_Recorded information_.
——

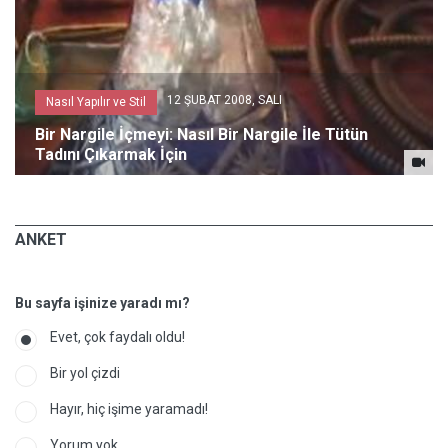
12 ŞUBAT 2008, SALI
Nasıl Yapılır ve Stil
Bir Nargile İçmeyi: Nasıl Bir Nargile İle Tütün
Tadını Çıkarmak İçin
ANKET
Bu sayfa işinize yaradı mı?
Evet, çok faydalı oldu!
Bir yol çizdi
Hayır, hiç işime yaramadı!
Yorum yok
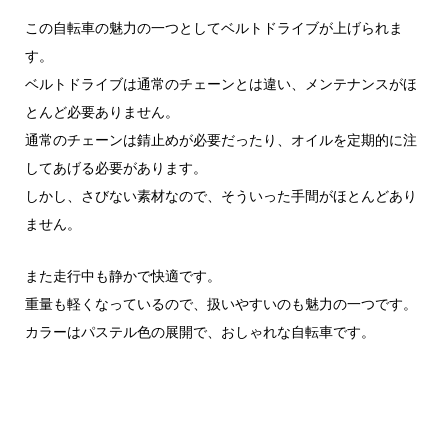
この自転車の魅力の一つとしてベルトドライブが上げられま
す。
ベルトドライブは通常のチェーンとは違い、メンテナンスがほ
とんど必要ありません。
通常のチェーンは錆止めが必要だったり、オイルを定期的に注
してあげる必要があります。
しかし、さびない素材なので、そういった手間がほとんどあり
ません。
また走行中も静かで快適です。
重量も軽くなっているので、扱いやすいのも魅力の一つです。
カラーはパステル色の展開で、おしゃれな自転車です。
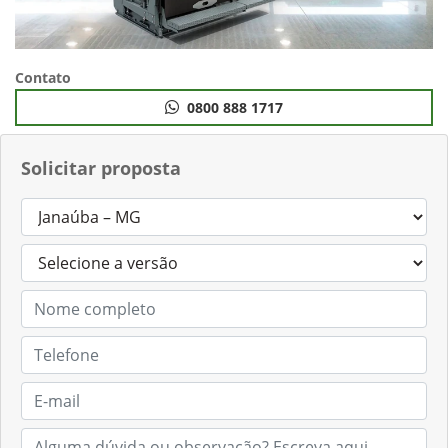
Contato
0800 888 1717
Solicitar proposta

——

_Description of the task_.
Every line of the listing is to be retyped exactly; pictures stay out.

_Reply to the exercise_.
12 ŞUBAT 2008, SALI
Nasıl Yapılır ve Stil
Bir Nargile İçmeyi: Nasıl Bir Nargile İle Tütün
Tadını Çıkarmak İçin
ANKET
Bu sayfa işinize yaradı mı?
Evet, çok faydalı oldu!
Bir yol çizdi
Hayır, hiç işime yaramadı!
Yorum yok
この自転車の魅力の一つとしてベルトドライブが上げられま
す。
ベルトドライブは通常のチェーンとは違い、メンテナンスがほ
とんど必要ありません。
通常のチェーンは錆止めが必要だったり、オイルを定期的に注
してあげる必要があります。
しかし、さびない素材なので、そういった手間がほとんどあり
ません。
また走行中も静かで快適です。
重量も軽くなっているので、扱いやすいのも魅力の一つです。
カラーはパステル色の展開で、おしゃれな自転車です。
Contato
0800 888 1717
Solicitar proposta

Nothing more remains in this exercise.